L’objet cause du désir

Conversation avec Rosa Elena Manzetti, le 4 novembre 2020, par Violaine Clément.

Violaine Clément : Merci beaucoup chère Rosa Elena Manzetti d’avoir accepté cette conversation au moment où commence en Suisse la deuxième vague, très dure actuellement à Fribourg.

J’ai été frappée de la vivacité de l’École de Turin. Vous n’êtes pas pour rien dans cette capacité de travail et cette vivacité. Comment expliquez-vous la multiplication des psychanalystes et des AE chez vous ?

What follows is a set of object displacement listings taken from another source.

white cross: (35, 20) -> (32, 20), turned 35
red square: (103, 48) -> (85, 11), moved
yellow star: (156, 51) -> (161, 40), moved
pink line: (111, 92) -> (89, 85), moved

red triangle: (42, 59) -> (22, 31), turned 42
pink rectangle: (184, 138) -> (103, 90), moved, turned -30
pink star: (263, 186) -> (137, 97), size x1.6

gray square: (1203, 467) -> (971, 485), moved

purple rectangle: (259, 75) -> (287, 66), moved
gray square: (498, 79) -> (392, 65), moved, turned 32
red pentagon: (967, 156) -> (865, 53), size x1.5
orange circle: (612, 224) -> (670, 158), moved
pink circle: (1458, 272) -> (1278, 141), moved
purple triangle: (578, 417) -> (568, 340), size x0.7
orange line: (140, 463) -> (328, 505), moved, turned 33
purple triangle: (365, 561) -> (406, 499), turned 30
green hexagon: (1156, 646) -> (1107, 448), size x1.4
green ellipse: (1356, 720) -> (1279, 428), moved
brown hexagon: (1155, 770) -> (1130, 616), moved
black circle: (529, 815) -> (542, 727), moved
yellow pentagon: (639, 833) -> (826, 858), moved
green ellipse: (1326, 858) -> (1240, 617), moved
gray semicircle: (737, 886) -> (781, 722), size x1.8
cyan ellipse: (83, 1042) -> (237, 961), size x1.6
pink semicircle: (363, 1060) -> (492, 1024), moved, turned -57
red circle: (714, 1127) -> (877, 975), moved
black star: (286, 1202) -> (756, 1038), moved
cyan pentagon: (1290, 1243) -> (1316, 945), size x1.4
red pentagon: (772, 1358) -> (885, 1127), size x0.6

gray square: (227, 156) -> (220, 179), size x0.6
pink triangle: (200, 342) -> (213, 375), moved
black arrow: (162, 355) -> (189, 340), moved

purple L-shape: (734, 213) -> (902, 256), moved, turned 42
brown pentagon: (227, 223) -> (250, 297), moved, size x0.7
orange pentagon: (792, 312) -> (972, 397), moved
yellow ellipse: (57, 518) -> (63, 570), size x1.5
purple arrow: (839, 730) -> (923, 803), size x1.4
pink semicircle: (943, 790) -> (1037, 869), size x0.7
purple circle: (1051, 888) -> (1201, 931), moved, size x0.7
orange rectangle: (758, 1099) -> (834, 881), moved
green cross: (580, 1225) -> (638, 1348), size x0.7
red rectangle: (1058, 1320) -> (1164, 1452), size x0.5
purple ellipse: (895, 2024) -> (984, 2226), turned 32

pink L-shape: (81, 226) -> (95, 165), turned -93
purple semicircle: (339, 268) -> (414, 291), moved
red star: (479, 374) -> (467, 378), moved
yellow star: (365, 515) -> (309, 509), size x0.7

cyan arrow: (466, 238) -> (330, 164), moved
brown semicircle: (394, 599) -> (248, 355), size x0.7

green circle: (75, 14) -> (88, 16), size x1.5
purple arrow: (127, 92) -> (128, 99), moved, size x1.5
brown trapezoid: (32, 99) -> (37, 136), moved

Rosa Elena Manzetti : Alors… Comment dire ? J’ai commencé (Rosa-Elena parle en italien, et parfois elle commence en français, pour revenir en italien quand elle s’en rend compte) cette expérience dans le champ de la psychanalyse, il y a de nombreuses années, et très tôt avec le désir de transmettre et d’enseigner la psychanalyse. J’avais terminé une analyse freudienne et peu de temps après j’avais commencé une nouvelle analyse avec un psychanalyste lacanien. J’ai commencé d’une certaine façon à faire des séminaires où je lisais avec une dizaine d’autres personnes et puis j’essayais de commenter comme je pouvais, parce que j’étais jeune (rires), quelques séminaires de Lacan. Après quelques années, certains jeunes, Sergio Caretto, Paola Bolgiani, Silvia Morrone et d’autres, ont commencé à venir au séminaire. Et puis, à un certain moment, ils ont commencé une analyse. Pendant ce temps, mon désir allait de l’avant, mais aussi mon élaboration personnelle et est né en moi un désir que je ne savais pas bien comment mettre en acte, un désir, qui me venait de très loin, quand j’avais dix- sept ans, environ : je lisais Freud, et je me disais (avec passion) : Ah, mais comme c’est intéressant, ça ! C’est pour cela que je n’ai eu aucun doute sur la route à suivre et que j’ai parcourue. Ce désir de transmettre, d’abord dans l’analyse, parce que c’est là que se transmet la psychanalyse, et aussi de me mettre au travail avec d’autres.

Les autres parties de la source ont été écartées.